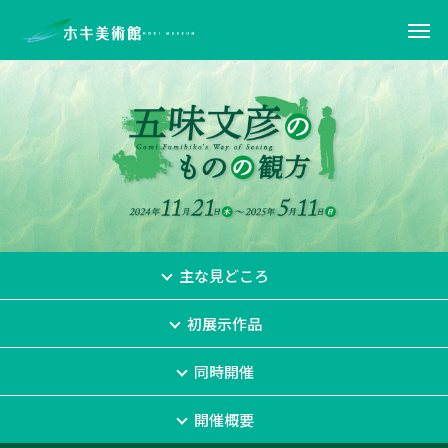
主な見どころ
初展示作品
同時開催
開催概要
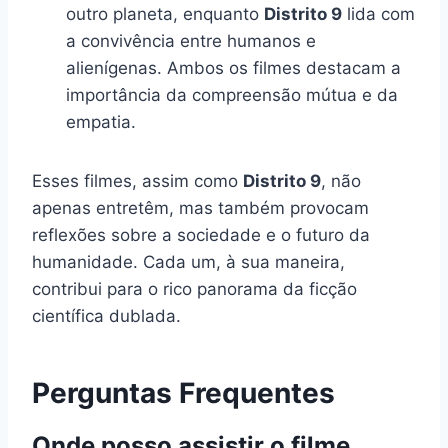
outro planeta, enquanto
Distrito 9
lida com
a convivência entre humanos e
alienígenas. Ambos os filmes destacam a
importância da compreensão mútua e da
empatia.
Esses filmes, assim como
Distrito 9
, não
apenas entretêm, mas também provocam
reflexões sobre a sociedade e o futuro da
humanidade. Cada um, à sua maneira,
contribui para o rico panorama da ficção
científica dublada.
Perguntas Frequentes
Onde posso assistir o filme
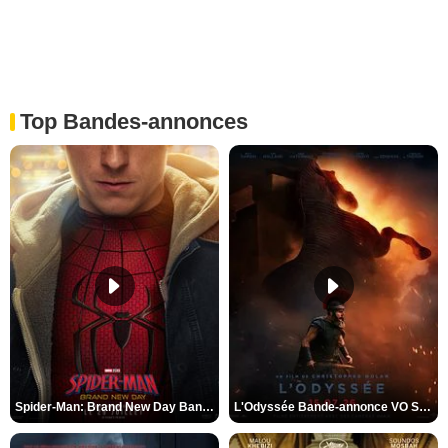
Top Bandes-annonces
Spider-Man: Brand New Day Bande-annonce VO STFR
L'Odyssée Bande-annonce VO STFR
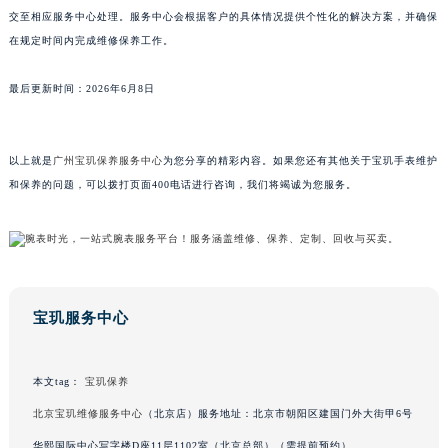
交至相应服务中心处理。服务中心会根据客户的具体情况提供个性化的解决方案，并确保
山东省威海市环翠区新威海路89号振华商厦一楼名表维修宝玑售后服务中心（需提前预约）
在规定时间内完成维修保养工作。
山东省潍坊市奎文区东风东街宝玑售后服务中心（需提前预约）
山东省枣庄市滕州市北辛路与善国路交叉口宝玑售后服务中心（需提前预约）
最后更新时间：2026年6月8日
山东省淄博市张店区金晶大道宝玑售后服务中心（需提前预约）
上海市黄浦区南京东路299号宏伊国际广场写字楼8层806室宝玑售后服务中心（需提前预约）
上海市徐汇区虹桥路3号港汇中心2座37层3705室宝玑售后服务中心（需提前预约）
以上就是
广州宝玑保养服务中心
为您分享的精彩内容。如果您还有其他关于宝玑手表维护
和保养的问题，可以拨打页面400电话进行咨询，我们将竭诚为您服务。
浙江省杭州市上城区钱江路1366号华润大厦A座5层503-5室宝玑售后服务中心（需提前预约）
浙江省湖州市吴兴区劳动路宝玑售后服务中心（需提前预约）
浙江省嘉兴市南湖区广益路705号嘉兴世界贸易中心A座13层1304室宝玑售后服务中心（需提前预约）
浙江省金华市金东区东市南街777号金华万达广场4号楼22楼2209室宝玑售后服务中心（需提前预约）
浙江省丽水市莲都区解放街宝玑售后服务中心（需提前预约）
宝玑服务中心
浙江省宁波市江北区大闸南路500号来福士广场办公楼20层2009室宝玑售后服务中心（需提前预约）
浙江省衢州市柯城区上街宝玑售后服务中心（需提前预约）
本文tag：
宝玑保养
浙江省绍兴市越城区胜利东路379号世茂天际中心写字楼8层805室宝玑售后服务中心（需提前预约）
浙江省舟山市定海区解放东路宝玑售后服务中心（需提前预约）
北京宝玑维修服务中心
（北京店）服务地址：北京市朝阳区建国门外大街甲6号
澳门特别行政区大堂区议事亭前地（新马路）宝玑售后服务中心（需提前预约）
华熙国际中心写字楼D座11层1102室（北京总部）（需提前预约）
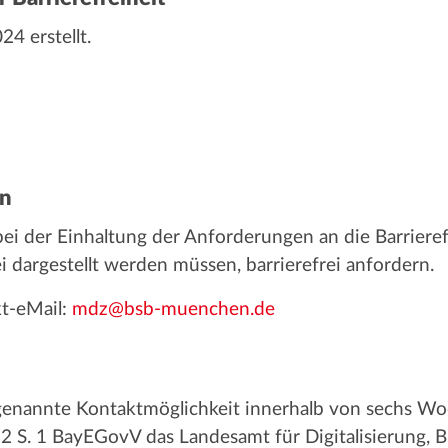
4 erstellt.
en
ei der Einhaltung der Anforderungen an die Barrierefr
ei dargestellt werden müssen, barrierefrei anfordern.
kt-eMail:
mdz@bsb-muenchen.de
 genannte Kontaktmöglichkeit innerhalb von sechs Wo
 2 S. 1 BayEGovV das Landesamt für Digitalisierung,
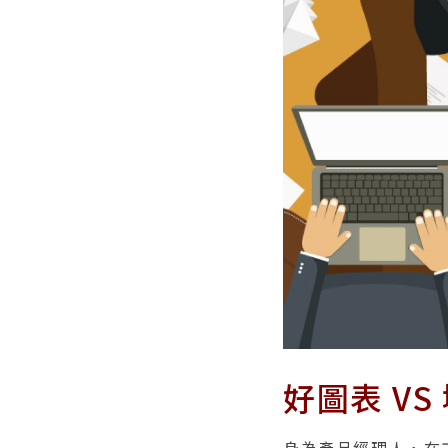
好圖表 VS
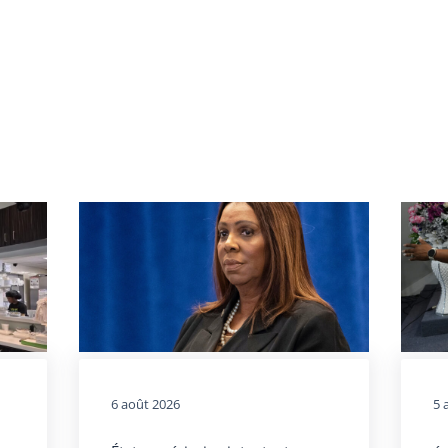
6 août 2026
5 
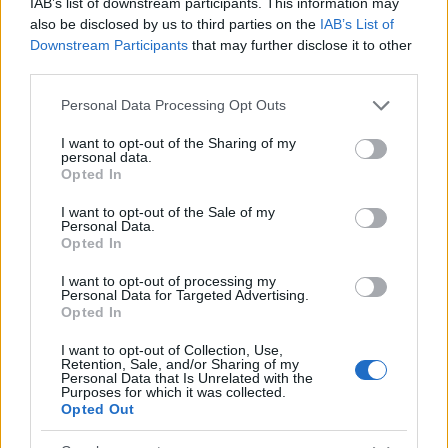
IAB’s list of downstream participants. This information may
also be disclosed by us to third parties on the
IAB’s List of
Downstream Participants
that may further disclose it to other
third parties.
Please note that this website/app uses one or more Google
Personal Data Processing Opt Outs
services and may gather and store information including but
not limited to your visit or usage behaviour. You may click to
I want to opt-out of the Sharing of my
personal data.
grant or deny consent to Google and its third-party tags to
Opted In
use your data for below specified purposes in below Google
consent section.
I want to opt-out of the Sale of my
Personal Data.
Opted In
Εγώ χθες περιηγήθηκα στην έκθεση και είδα
I want to opt-out of processing my
εξαιρετικές παρεμβάσεις καινοτομίας από
Personal Data for Targeted Advertising.
ερευνητικές ομάδες φοιτητές από όλα τα
Opted In
πανεπιστήμια της χώρας. Και είναι υψηλό το
I want to opt-out of Collection, Use,
επίπεδο σπουδών στα πανεπιστήμιά μας. Άρα
Retention, Sale, and/or Sharing of my
Personal Data that Is Unrelated with the
λοιπόν, γιατί να μη δώσεις τη δυνατότητα,
Purposes for which it was collected.
Opted Out
προφανώς όχι σε αυτούς που αξίζουν, γιατί άλλο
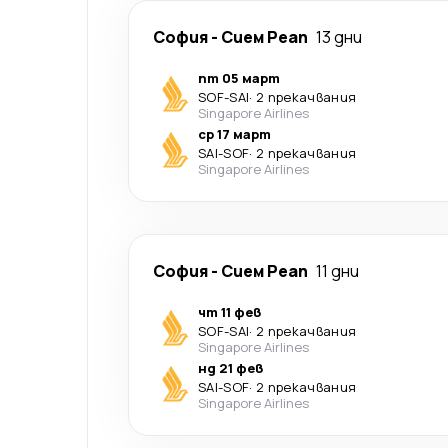
София
-
Сием Реап
13 дни
пт 05 март
SOF
-
SAI
·
2 прекачвания
Singapore Airlines
ср 17 март
SAI
-
SOF
·
2 прекачвания
Singapore Airlines
София
-
Сием Реап
11 дни
чт 11 фев
SOF
-
SAI
·
2 прекачвания
Singapore Airlines
нд 21 фев
SAI
-
SOF
·
2 прекачвания
Singapore Airlines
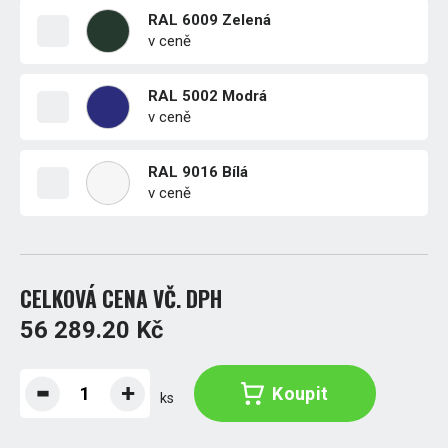
RAL 6009 Zelená
v ceně
RAL 5002 Modrá
v ceně
RAL 9016 Bílá
v ceně
CELKOVÁ CENA VČ. DPH
56 289.20 Kč
Koupit
ks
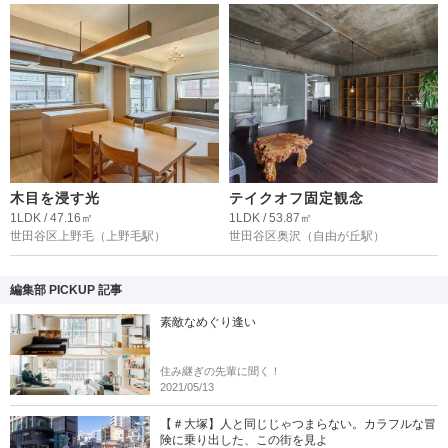
木目を浸す光
テイクオフ固定観念
1LDK / 47.16㎡
1LDK / 53.87㎡
世田谷区上野毛
（上野毛駅）
世田谷区奥沢
（自由が丘駅）
編集部 PICKUP 記事
素敵なめぐり逢い
住み継ぎの先輩に聞く！
2021/05/13
【＃大塚】人と同じじゃつまらない。カラフルな冒
険に乗り出した、この街を見よ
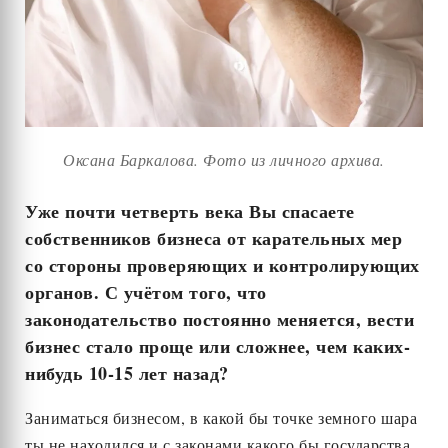
Оксана Баркалова. Фото из личного архива.
Уже почти четверть века Вы спасаете
собственников бизнеса от карательных мер
со стороны проверяющих и контролирующих
органов. С учётом того, что
законодательство постоянно меняется, вести
бизнес стало проще или сложнее, чем каких-
нибудь 10-15 лет назад?
Заниматься бизнесом, в какой бы точке земного шара
ты не находился и с законами какого бы государства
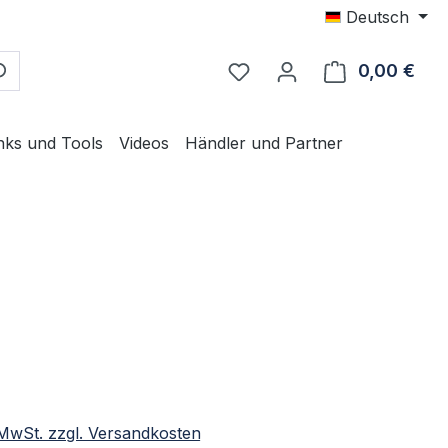
Deutsch
0,00 €
Ware
nks und Tools
Videos
Händler und Partner
eis:
. MwSt. zzgl. Versandkosten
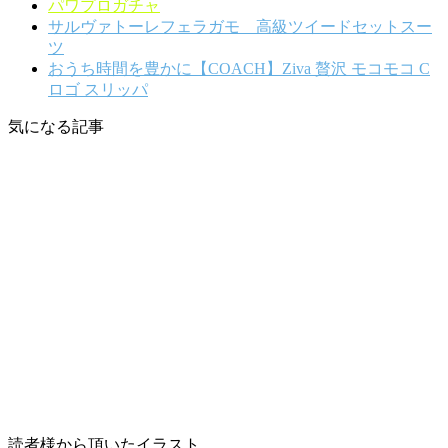
パワプロガチャ
サルヴァトーレフェラガモ 高級ツイードセットスー
ツ
おうち時間を豊かに【COACH】Ziva 贅沢 モコモコ C
ロゴ スリッパ
気になる記事
読者様から頂いたイラスト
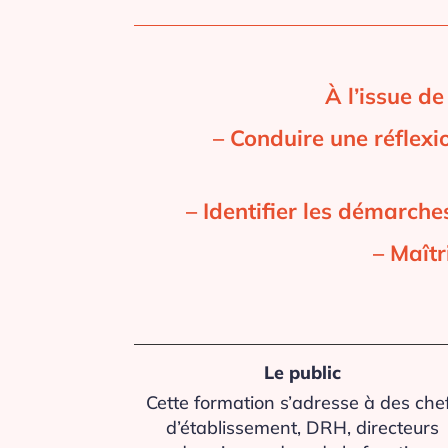
À l’issue de
– Conduire une réflexi
– Identifier les démarche
– Maîtr
Le public
Cette formation s’adresse à des che
d’établissement, DRH, directeurs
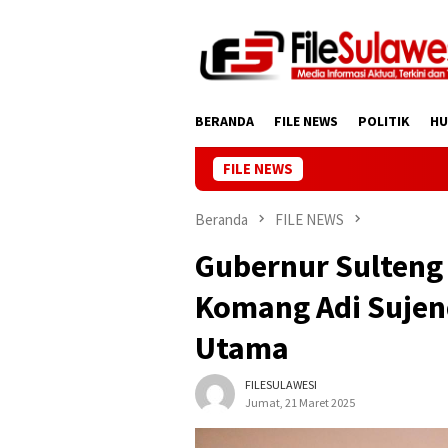
Loncat
ke
konten
BERANDA
FILE NEWS
POLITIK
H
FILE NEWS
Wakil Gub
Beranda
FILE NEWS
Gubernur Sulteng
Komang Adi Sujend
Utama
FILESULAWESI
Jumat, 21 Maret 2025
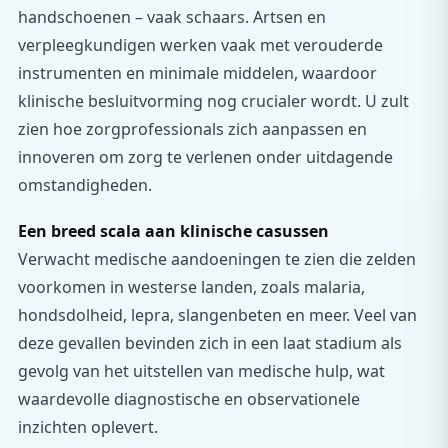
handschoenen – vaak schaars. Artsen en
verpleegkundigen werken vaak met verouderde
instrumenten en minimale middelen, waardoor
klinische besluitvorming nog crucialer wordt. U zult
zien hoe zorgprofessionals zich aanpassen en
innoveren om zorg te verlenen onder uitdagende
omstandigheden.
Een breed scala aan klinische casussen
Verwacht medische aandoeningen te zien die zelden
voorkomen in westerse landen, zoals malaria,
hondsdolheid, lepra, slangenbeten en meer. Veel van
deze gevallen bevinden zich in een laat stadium als
gevolg van het uitstellen van medische hulp, wat
waardevolle diagnostische en observationele
inzichten oplevert.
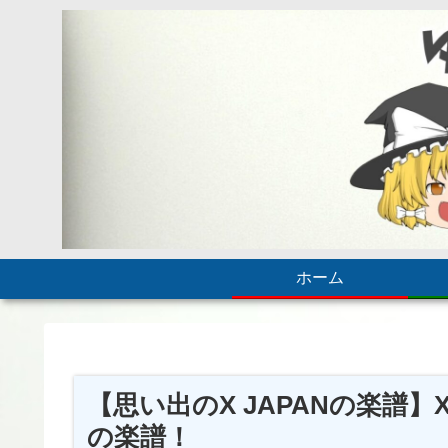
ホーム
【思い出のX JAPANの楽譜】
の楽譜！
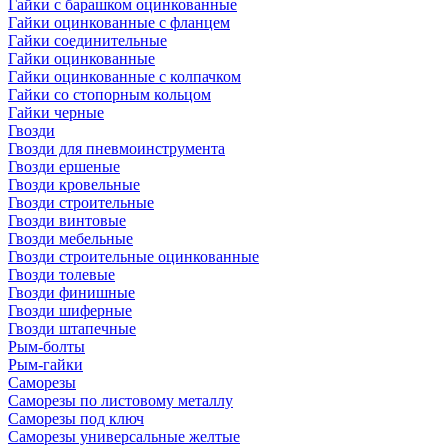
Гайки с барашком оцинкованные
Гайки оцинкованные с фланцем
Гайки соединительные
Гайки оцинкованные
Гайки оцинкованные с колпачком
Гайки со стопорным кольцом
Гайки черные
Гвозди
Гвозди для пневмоинструмента
Гвозди ершеные
Гвозди кровельные
Гвозди строительные
Гвозди винтовые
Гвозди мебельные
Гвозди строительные оцинкованные
Гвозди толевые
Гвозди финишные
Гвозди шиферные
Гвозди штапечные
Рым-болты
Рым-гайки
Саморезы
Саморезы по листовому металлу
Саморезы под ключ
Саморезы универсальные желтые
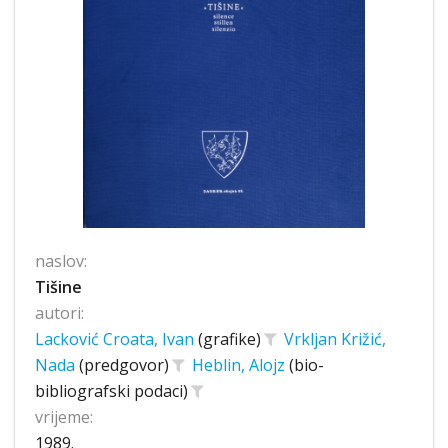
naslov:
Tišine
autori:
Lacković Croata, Ivan
(grafike)
Vrkljan Križić,
Nada
(predgovor)
Heblin, Alojz
(bio-
bibliografski podaci)
vrijeme:
1989.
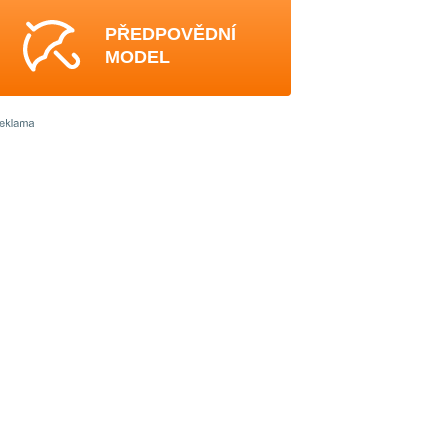
PŘEDPOVĚDNÍ
MODEL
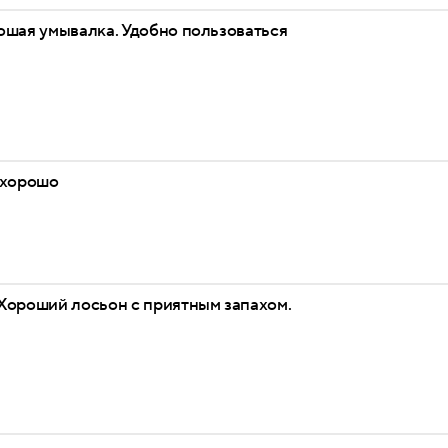
ошая умывалка. Удобно пользоваться
 хорошо
Хороший лосьон с приятным запахом.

◇ ◇ ◇ ◇ ◇

Work required: The line that contains "Гайки со стопорным кольцом" begins the range and the last line of the entries ends it; print that range exactly, without pictures.

Result for this task:
Гайки со стопорным кольцом
Гайки черные
Гвозди
Гвозди для пневмоинструмента
Гвозди ершеные
Гвозди кровельные
Гвозди строительные
Гвозди винтовые
Гвозди мебельные
Гвозди строительные оцинкованные
Гвозди толевые
Гвозди финишные
Гвозди шиферные
Гвозди штапечные
Рым-болты
Рым-гайки
Саморезы
Саморезы по листовому металлу
Саморезы под ключ
Саморезы универсальные желтые
naslov:
Tišine
autori:
Lacković Croata, Ivan
(grafike)
Vrkljan Križić,
Nada
(predgovor)
Heblin, Alojz
(bio-
bibliografski podaci)
vrijeme:
1989.
PŘEDPOVĚDNÍ
MODEL
ошая умывалка. Удобно пользоваться
 хорошо
Хороший лосьон с приятным запахом.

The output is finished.